**Your goal**
Retype every line from the top of the entries down to the one with "いな豊かな高齢者は支え", both included, and skip the pictures.

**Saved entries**
*** Begin section ***
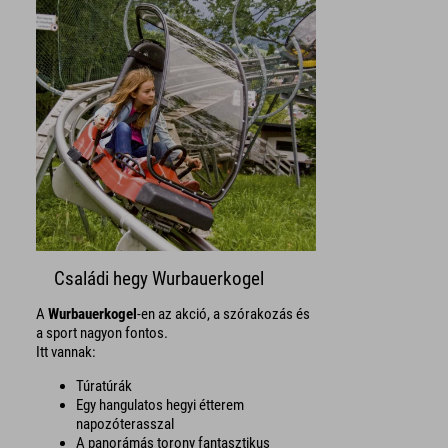
Családi hegy Wurbauerkogel
A
Wurbauerkogel
-en az akció, a szórakozás és
a sport nagyon fontos.
Itt vannak:
Túratúrák
Egy hangulatos hegyi étterem
napozóterasszal
A panorámás torony fantasztikus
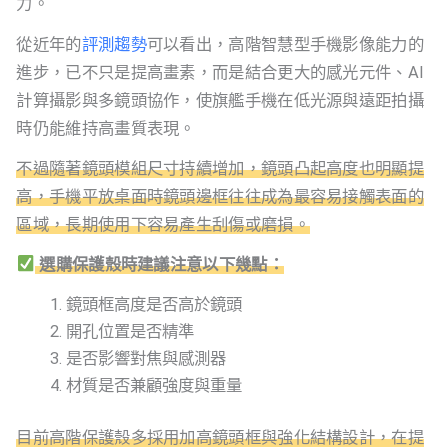
力。
從近年的
評測趨勢
可以看出，高階智慧型手機影像能力的
進步，已不只是提高畫素，而是結合更大的感光元件、AI
計算攝影與多鏡頭協作，使旗艦手機在低光源與遠距拍攝
時仍能維持高畫質表現。
不過隨著鏡頭模組尺寸持續增加，鏡頭凸起高度也明顯提
高，手機平放桌面時鏡頭邊框往往成為最容易接觸表面的
區域，長期使用下容易產生刮傷或磨損。
選購保護殼時建議注意以下幾點：
鏡頭框高度是否高於鏡頭
開孔位置是否精準
是否影響對焦與感測器
材質是否兼顧強度與重量
目前高階保護殼多採用加高鏡頭框與強化結構設計，在提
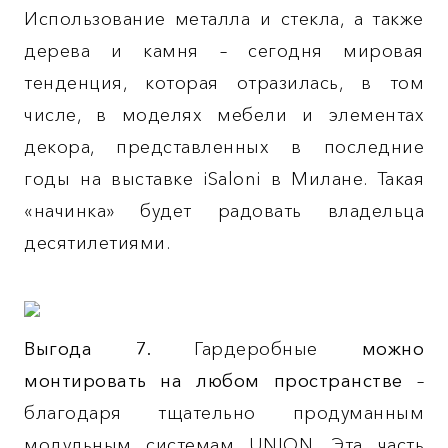
Использование металла и стекла, а также
дерева и камня – сегодня мировая
тенденция, которая отразилась, в том
числе, в моделях мебели и элементах
декора, представленных в последние
годы на выставке iSaloni в Милане. Такая
«начинка» будет радовать владельца
десятилетиями.
Выгода 7.
Гардеробные
можно
монтировать на любом пространстве
–
благодаря тщательно продуманным
модульным системам UNION. Эта часть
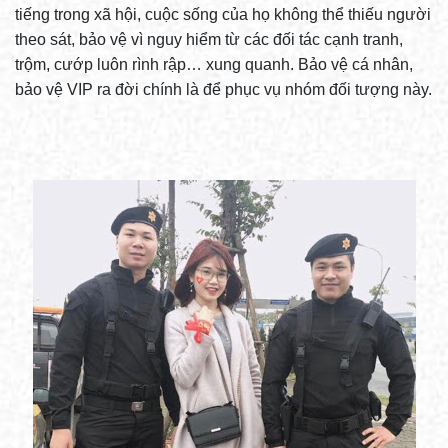
tiếng trong xã hội, cuộc sống của họ không thể thiếu người
theo sát, bảo vệ vì nguy hiểm từ các đối tác cạnh tranh,
trộm, cướp luôn rình rập… xung quanh. Bảo vệ cá nhân,
bảo vệ VIP ra đời chính là để phục vụ nhóm đối tượng này.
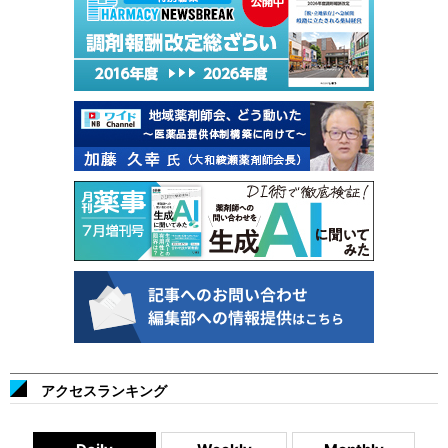
アクセスランキング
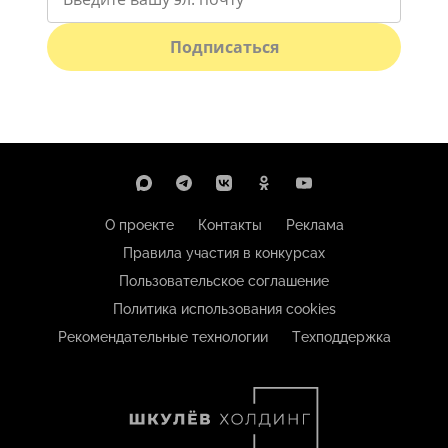
Подписаться
О проекте
Контакты
Реклама
Правила участия в конкурсах
Пользовательское соглашение
Политика использования cookies
Рекомендательные технологии
Техподдержка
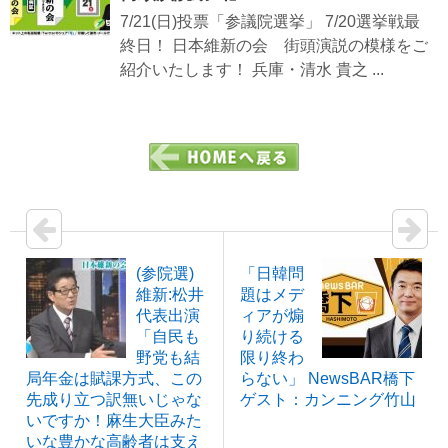
7/21(日)投票「参議院選挙」 7/20選挙戦最
終日！ 日本維新の会 街頭演説の模様をご
紹介いたします！ 兵庫・清水 貴之 ...
(参院選)
「日韓問
維新:松井
題はメデ
代表出演
ィアが煽
「自民も
り続ける
野党も結
限り終わ
局年金は賦課方式、この
らない」 NewsBAR橋下
先成り立つ訳無いじゃな
ゲスト：カンニング竹山
いですか！麻生大臣みた
いな豊かな高齢者は支え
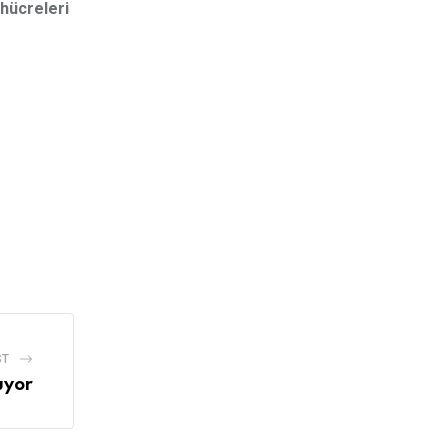
hücreleri
ST
uyor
*** End section ***
**Output of the task**
Családi hegy Wurbauerkogel
A
Wurbauerkogel
-en az akció, a szórakozás és
a sport nagyon fontos.
Itt vannak:
Túratúrák
Egy hangulatos hegyi étterem
napozóterasszal
A panorámás torony fantasztikus
力。
從近年的
評測趨勢
可以看出，高階智慧型手機影像能力的
進步，已不只是提高畫素，而是結合更大的感光元件、AI
計算攝影與多鏡頭協作，使旗艦手機在低光源與遠距拍攝
時仍能維持高畫質表現。
不過隨著鏡頭模組尺寸持續增加，鏡頭凸起高度也明顯提
高，手機平放桌面時鏡頭邊框往往成為最容易接觸表面的
區域，長期使用下容易產生刮傷或磨損。
選購保護殼時建議注意以下幾點：
鏡頭框高度是否高於鏡頭
開孔位置是否精準
是否影響對焦與感測器
材質是否兼顧強度與重量
目前高階保護殼多採用加高鏡頭框與強化結構設計，在提
Использование металла и стекла, а также
дерева и камня – сегодня мировая
тенденция, которая отразилась, в том
числе, в моделях мебели и элементах
декора, представленных в последние
годы на выставке iSaloni в Милане. Такая
«начинка» будет радовать владельца
десятилетиями.
Выгода 7.
Гардеробные
можно
монтировать на любом пространстве
–
благодаря тщательно продуманным
модульным системам UNION. Эта часть
tiếng trong xã hội, cuộc sống của họ không thể thiếu người
theo sát, bảo vệ vì nguy hiểm từ các đối tác cạnh tranh,
trộm, cướp luôn rình rập… xung quanh. Bảo vệ cá nhân,
bảo vệ VIP ra đời chính là để phục vụ nhóm đối tượng này.
アクセスランキング
Подписаться
О проекте
Контакты
Реклама
Правила участия в конкурсах
Пользовательское соглашение
Политика использования cookies
Рекомендательные технологии
Техподдержка
7/21(日)投票「参議院選挙」 7/20選挙戦最
終日！ 日本維新の会 街頭演説の模様をご
紹介いたします！ 兵庫・清水 貴之 ...
(参院選)
「日韓問
維新:松井
題はメデ
代表出演
ィアが煽
「自民も
り続ける
野党も結
限り終わ
局年金は賦課方式、この
らない」 NewsBAR橋下
先成り立つ訳無いじゃな
ゲスト：カンニング竹山
いですか！麻生大臣みた
いな豊かな高齢者は支え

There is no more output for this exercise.